Celebramos esta peregrinação com a maior intensidade desde o Sábado Santo até a Páscoa, a festa da Ressurreição que marca a aurora da nossa salvação. Esta peregrinação, no entanto, é primeiramente empreendida pelo próprio Jesus, o Filho eterno e Verbo de Deus. Com a Sua morte na Cruz, Ele cumpre tanto a obra da criação como a obra da redenção. "Está consumado!", declara Ele, ao entregar ao Pai o Seu Espírito, o Espírito da Verdade que n´Ele habitava secretamente desde toda a eternidade e visivelmente desde o Seu batismo. Então, da escuridão do sepulcro, Jesus desce às trevas primitivas do Sheol, o reino dos mortos. Ali, como tão pungentemente retratado no nosso ícone pascal, Ele abre o Seu abraço para acolher Adão e Eva, protótipos de toda a humanidade, e com eles David, Salomão, João Batista e todos os Justos que partiram entre o povo de Deus, que viveram e morreram aguardando o cumprimento da promessa da Aliança que Deus fez com o Seu povo Israel. Finalmente, por Sua ressurreição dentre os mortos e Sua consequente vitória sobre o poder da morte, Jesus ascende, carregando consigo e em Si todos aqueles que anseiam por compartilhar de Sua vida e de Sua glória. E por essa Ressurreição, a própria criação é renovada.

Tua Ressurreição vivificante, ó Senhor
Iluminou todo o universo, relembrando Tua criação.
Livres da maldição de Adão, cantamos:
Onipotente Senhor , glória a Ti!
(Vésperas Apostika, Tom 3)

Essa ressurreição não apenas recordou a criação. Ela a cumpriu e a completou. Iniciamos nossas leituras do Antigo Testamento no Sábado Santo com o relato da criação do mundo, portanto, não para obter conhecimento de processos cosmológicos, biológicos ou históricos. Lemos esta passagem pelo que ela nos promete sobre nossa vida e nosso destino.
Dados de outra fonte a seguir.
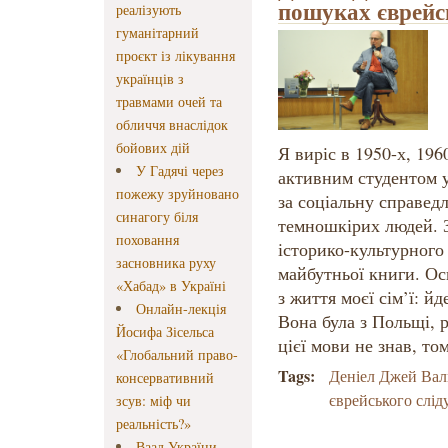
пошуках єврейс
реалізують
гуманітарний
проєкт із лікування
українців з
травмами очей та
обличчя внаслідок
бойових дій
Я виріс в 1950-х, 196
У Гадячі через
активним студентом у
пожежу зруйновано
за соціальну справедли
синагогу біля
темношкірих людей. 
поховання
історико-культурного
засновника руху
майбутньої книги. Ос
«Хабад» в Україні
з життя моєї сім’ї: йд
Онлайн-лекція
Вона була з Польщі, р
Йосифа Зісельса
цієї мови не знав, то
«Глобальний право-
Tags:
Деніел Джей Вал
консервативний
єврейського слід
зсув: міф чи
реальність?»
Ваад України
Lemos para termos a certeza de que o Verbo eterno, que trouxe todas as coisas da inexistência à existência, nos tirou de nosso próprio estado de não-ser – nossa condição niilista de vazio, escuridão e pecado autointencionais – e, por Sua ressurreição, nos tirou de um vazio eterno de falta de sentido e morte, para o esplendor e a alegria da Nova Criação.